Menstrual variation in physical activity
Physical inactivity is among the major risk factors for premature death and disproportionately affects women globally, motivating the current study. Here, the researchers monitored physical activity in a cohort of 26 healthy young, naturally menstruating women who were not using hormonal contraceptives using a single shank-worn inertial measurement unit, or IMU.
This was used to compute active energy expenditure using a validated machine-learning model, which was compared with external reference hormone data collected from multiple menstrual cycles from earlier studies of healthy, eumenorrheic women. The aim of the study was to examine how far changes in physical activity corresponded to variations in estradiol and progesterone.
Activity correlated with estradiol changes
The findings revealed a significant correlation between daily activity and estradiol fluctuations when activity was shifted by 2 days relative to estradiol, suggesting that estradiol changes may have preceded changes in movement. However, the progesterone-activity relationship was weak and negative, with the best alignment occurring without a time delay.
In general, at the cohort level, active energy expenditure tended to rise after estradiol rose and decline after estradiol fell. This pattern was strongest across a 10-day window around ovulation that captured major estradiol fluctuations, including the pre-ovulatory peak.

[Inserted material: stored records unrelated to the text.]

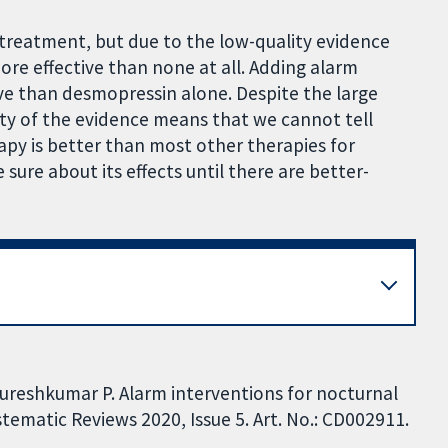
treatment, but due to the low-quality evidence
e effective than none at all. Adding alarm
e than desmopressin alone. Despite the large
inty of the evidence means that we cannot tell
py is better than most other therapies for
sure about its effects until there are better-
Sureshkumar P. Alarm interventions for nocturnal
tematic Reviews 2020, Issue 5. Art. No.: CD002911.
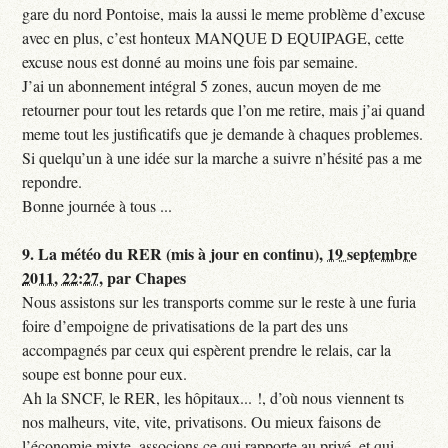
gare du nord Pontoise, mais la aussi le meme problème d’excuse
avec en plus, c’est honteux MANQUE D EQUIPAGE, cette
excuse nous est donné au moins une fois par semaine.
J’ai un abonnement intégral 5 zones, aucun moyen de me
retourner pour tout les retards que l’on me retire, mais j’ai quand
meme tout les justificatifs que je demande à chaques problemes.
Si quelqu’un à une idée sur la marche a suivre n’hésité pas a me
repondre.
Bonne journée à tous ...
9.
La météo du RER (mis à jour en continu),
19 septembre
2011, 22:27
,
par
Chapes
Nous assistons sur les transports comme sur le reste à une furia
foire d’empoigne de privatisations de la part des uns
accompagnés par ceux qui espèrent prendre le relais, car la
soupe est bonne pour eux.
Ah la SNCF, le RER, les hôpitaux... !, d’où nous viennent ts
nos malheurs, vite, vite, privatisons. Ou mieux faisons de
l’économie mixte, associons ce qui rapporte au privé, et qui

The greatest association was observed with estradiol compared to progesterone. Unlike some earlier studies, activity increased during the early follicular phase; specifically, active energy expenditure was higher than in the late follicular phase, mainly because participants took more steps rather than expending more energy per step. Since the study did not examine factors like menstrual symptoms, pain medication, food intake, or other behavioral factors, the reason for the increase remains unclear.
The findings are consistent with the possibility that naturally occurring hormonal changes may influence physical activity. Conversely, this suggests that activity patterns could eventually provide complementary information about menstrual-cycle physiology, but only after validation with simultaneous hormone and activity measurements in the same participants.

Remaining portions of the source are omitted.